(Beginning of Records for the task)
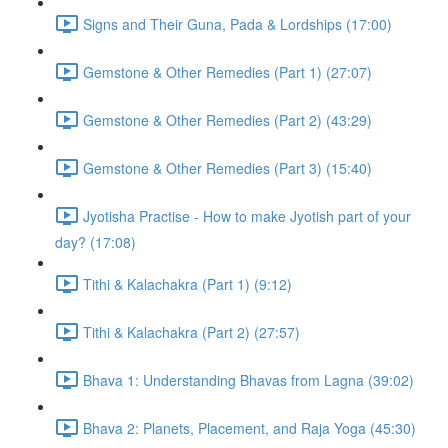
Signs and Their Guna, Pada & Lordships (17:00)
Gemstone & Other Remedies (Part 1) (27:07)
Gemstone & Other Remedies (Part 2) (43:29)
Gemstone & Other Remedies (Part 3) (15:40)
Jyotisha Practise - How to make Jyotish part of your
day? (17:08)
Tithi & Kalachakra (Part 1) (9:12)
Tithi & Kalachakra (Part 2) (27:57)
Bhava 1: Understanding Bhavas from Lagna (39:02)
Bhava 2: Planets, Placement, and Raja Yoga (45:30)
(End of Records for the task)
About this task — Your output must be the exact lines from the one containing "Gemstone & Other Remedies (Part 3) (15:40)" through the end of the data above, both included, and nothing more.

Written response —
Gemstone & Other Remedies (Part 3) (15:40)
Jyotisha Practise - How to make Jyotish part of your
day? (17:08)
Tithi & Kalachakra (Part 1) (9:12)
Tithi & Kalachakra (Part 2) (27:57)
Bhava 1: Understanding Bhavas from Lagna (39:02)
Bhava 2: Planets, Placement, and Raja Yoga (45:30)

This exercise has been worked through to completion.